Another poem of Auden's, "The Unknown Citizen," put me in mind of the fact that Giussani's father was an anarcho-socialist. He believed and so taught Luigi that beauty is what gives reality coherence. One of my favorite novels (probably my favorite, next to The Brothers Karamazov), Mark Helprin's A Soldier of the Great War, illustrates this wonderfully. I apologize in advance for the political turn this will shortly take, but it is that with which I am currently engaged.
I don't know about you, but I am tired of statist conformity and party loyalty. The lackeys of party and state put religious conformists, whom they typically hold in contempt (unless there is political utility to be derived), to shame. Christianity is not an ideology, though many would be content to make it one. I believe the death of Jesus and the deaths of the martyrs show us that to make it an ideology is a reduction.
Writing about Gius' treatment of anarchy in his seminal work The Religious Sense, a certain "Jack," several years back insightfully wrote:
[Giussani] sees anarchy and the religious man as the only two reactions that capture "entirely the grandeur of the human being". "By nature, man is relation to the infinite: on the one hand, the anarchist affirms himself to an infinite degree, while, on the other, the authentically religious man accepts the infinite as his meaning." Anarchy is appealing, but it leads to denial of an essential fact: man is made. He did not exist, then he is born, then he dies. The religious man is able to respond in acceptance of this fact. It is precisely the fact that the 'elementary experience' is a common and an objective thing that gives us a basis to avoid slipping into anarchyIn short, for Giussani the only two honest responses to reality were anarchy and religion. Pretty radical stuff. Nonetheless, it seems to me that the bourgeoisie eventually threaten to swamp everything.

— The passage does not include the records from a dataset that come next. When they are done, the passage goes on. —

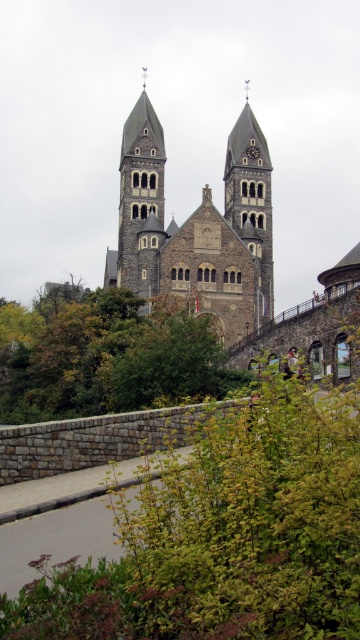 Is smooth stone tower at center closer to the viewer compared to stone tower at center?

Result: That is True.

Is point (118, 276) farther from camera compared to point (250, 214)?

No.

Is point (159, 262) in front of point (272, 298)?

Yes, it is in front of point (272, 298).

You are a GUI agent. You are given a task and a screenshot of the screen. Output one action in this format:
    pyautogui.click(x=<x>, y=<y>)
    Task: Click on the smooth stone tower at center
    
    Given the screenshot: What is the action you would take?
    (x=140, y=202)

Who is positioned more to the left, brown stone church at center or smooth stone tower at center?

Positioned to the left is smooth stone tower at center.

Describe the element at coordinates (196, 227) in the screenshot. I see `brown stone church at center` at that location.

Locate an element on the screen. The height and width of the screenshot is (640, 360). brown stone church at center is located at coordinates point(196,227).

Does green leafy tree at center lie in front of smooth stone tower at center?

Yes, it is in front of smooth stone tower at center.

Can you confirm if green leafy tree at center is positioned above smooth stone tower at center?

Actually, green leafy tree at center is below smooth stone tower at center.

Identify the location of green leafy tree at center. The image size is (360, 640). (111, 358).

I want to click on green leafy tree at center, so click(111, 358).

While I see Christian Anarchy as a contradiction in terms, I don't mind saying that I find Gius, Dorothy Day, Dostoevsky, Ellul, Camus, et al to be lights in the darkness.
The Christian starting point for engagement with reality is the Incarnation of the Son of God. This, too, is the starting point of Giussani's method. Reading the introduction to Paul's New Moment: Continental Philosophy and the Future of Christian Theology, I came across something that describes this well: "this Event of God becoming human is so earth-shattering that it enacts something akin to the psychoanalytic concept of trauma..."
Servant of God Luigi Giussani, pray for us.